** Assignment **
Skip the images; return every entry exactly.

● ● ● ● ●

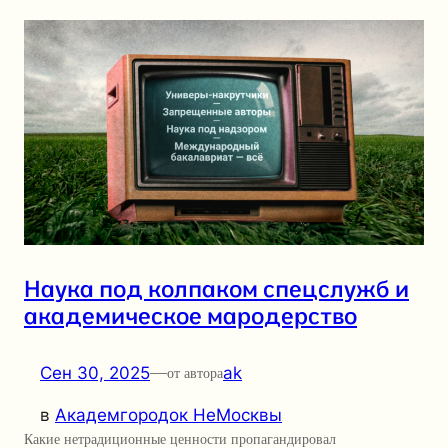
Наука под колпаком спецслужб и
академическое мародерство
Сен 30, 2025
—
ak
от автора
в
Академгородок НеМосквы
Какие нетрадиционные ценности пропагандировал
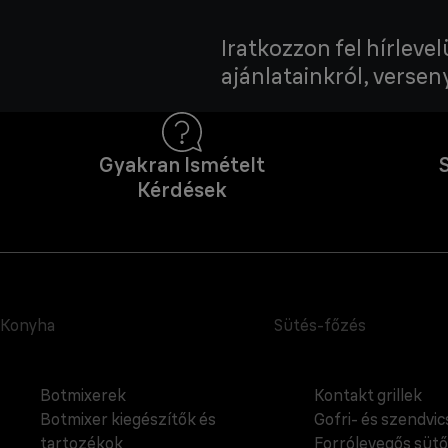
Iratkozzon fel hírleve
ajánlatainkról, verseny
Gyakran Ismételt
Kérdések
Konyha
Sütés-főzés
Botmixerek
Kontakt grillek
Botmixer kiegészítők és
Gofri- és szendvi
tartozékok
Forrólevegős sütő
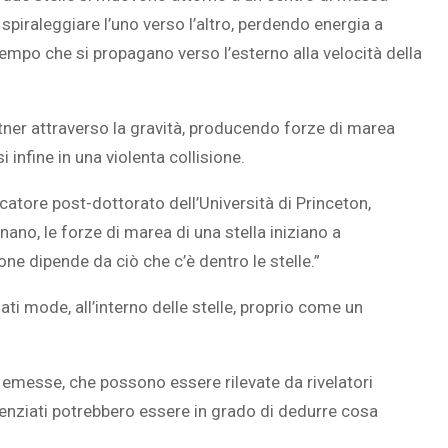
a spiraleggiare l’uno verso l’altro, perdendo energia a
empo che si propagano verso l’esterno alla velocità della
partner attraverso la gravità, producendo forze di marea
i infine in una violenta collisione.
cercatore post-dottorato dell’Università di Princeton,
no, le forze di marea di una stella iniziano a
ne dipende da ciò che c’è dentro le stelle.”
i mode, all’interno delle stelle, proprio come un
 emesse, che possono essere rilevate da rivelatori
cienziati potrebbero essere in grado di dedurre cosa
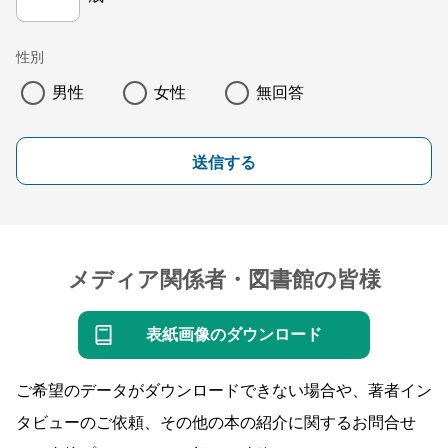
性別
男性
女性
無回答
送信する
メディア関係者・図書館の皆様
表紙画像のダウンロード
ご希望のデータがダウンロードできない場合や、著者イン
タビューのご依頼、その他の本の紹介に関するお問合せ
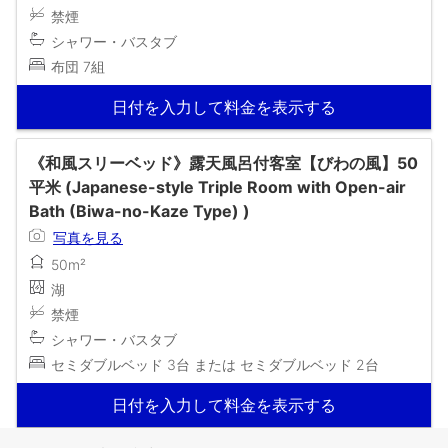
禁煙
シャワー・バスタブ
布団 7組
日付を入力して料金を表示する
《和風スリーベッド》露天風呂付客室【びわの風】50
平米 (Japanese-style Triple Room with Open-air
Bath (Biwa-no-Kaze Type) )
写真を見る
50m²
湖
禁煙
シャワー・バスタブ
セミダブルベッド 3台 または セミダブルベッド 2台
日付を入力して料金を表示する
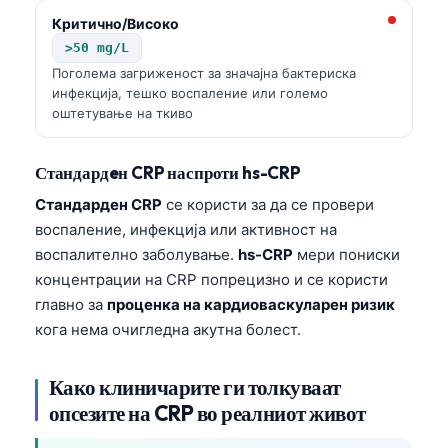
Критично/Високо
>50 mg/L
Поголема загриженост за значајна бактериска
инфекција, тешко воспаление или големо
оштетување на ткиво
Стандардeн CRP наспроти hs-CRP
Стандардeн CRP
се користи за да се провери
воспаление, инфекција или активност на
воспалително заболување.
hs-CRP
мери пониски
концентрации на CRP попрецизно и се користи
главно за
проценка на кардиоваскуларен ризик
кога нема очигледна акутна болест.
Како клиничарите ги толкуваат
опсезите на CRP во реалниот живот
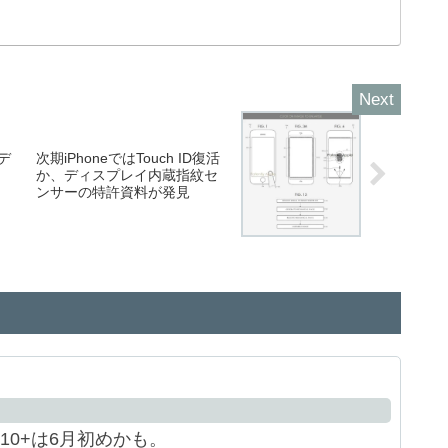
モデ
次期iPhoneではTouch ID復活
か、ディスプレイ内蔵指紋セ
ンサーの特許資料が発見
10+は6月初めかも。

● ● ● ● ●

** Expected answer **
Наука под колпаком спецслужб и
академическое мародерство
Сен 30, 2025
—
ak
от автора
в
Академгородок НеМосквы
Какие нетрадиционные ценности пропагандировал
Iratkozzon fel hírleve
ajánlatainkról, verseny
Gyakran Ismételt
Kérdések
Konyha
Sütés-főzés
Botmixerek
Kontakt grillek
Botmixer kiegészítők és
Gofri- és szendvi
tartozékok
Forrólevegős sütő
a spiraleggiare l’uno verso l’altro, perdendo energia a
empo che si propagano verso l’esterno alla velocità della
partner attraverso la gravità, producendo forze di marea
i infine in una violenta collisione.
cercatore post-dottorato dell’Università di Princeton,
no, le forze di marea di una stella iniziano a
ne dipende da ciò che c’è dentro le stelle.”
i mode, all’interno delle stelle, proprio come un
 emesse, che possono essere rilevate da rivelatori
cienziati potrebbero essere in grado di dedurre cosa
性別
男性
女性
無回答
送信する
メディア関係者・図書館の皆様
表紙画像のダウンロード
ご希望のデータがダウンロードできない場合や、著者イン
タビューのご依頼、その他の本の紹介に関するお問合せ
禁煙
シャワー・バスタブ
布団 7組
日付を入力して料金を表示する
《和風スリーベッド》露天風呂付客室【びわの風】50
平米 (Japanese-style Triple Room with Open-air
Bath (Biwa-no-Kaze Type) )
写真を見る
50m²
湖
禁煙
シャワー・バスタブ
セミダブルベッド 3台 または セミダブルベッド 2台
日付を入力して料金を表示する
Критично/Високо
>50 mg/L
Поголема загриженост за значајна бактериска
инфекција, тешко воспаление или големо
оштетување на ткиво
Стандардeн CRP наспроти hs-CRP
Стандардeн CRP
се користи за да се провери
воспаление, инфекција или активност на
воспалително заболување.
hs-CRP
мери пониски
концентрации на CRP попрецизно и се користи
главно за
проценка на кардиоваскуларен ризик
кога нема очигледна акутна болест.
Како клиничарите ги толкуваат
опсезите на CRP во реалниот живот
モデ
次期iPhoneではTouch ID復活
か、ディスプレイ内蔵指紋セ
ンサーの特許資料が発見
10+は6月初めかも。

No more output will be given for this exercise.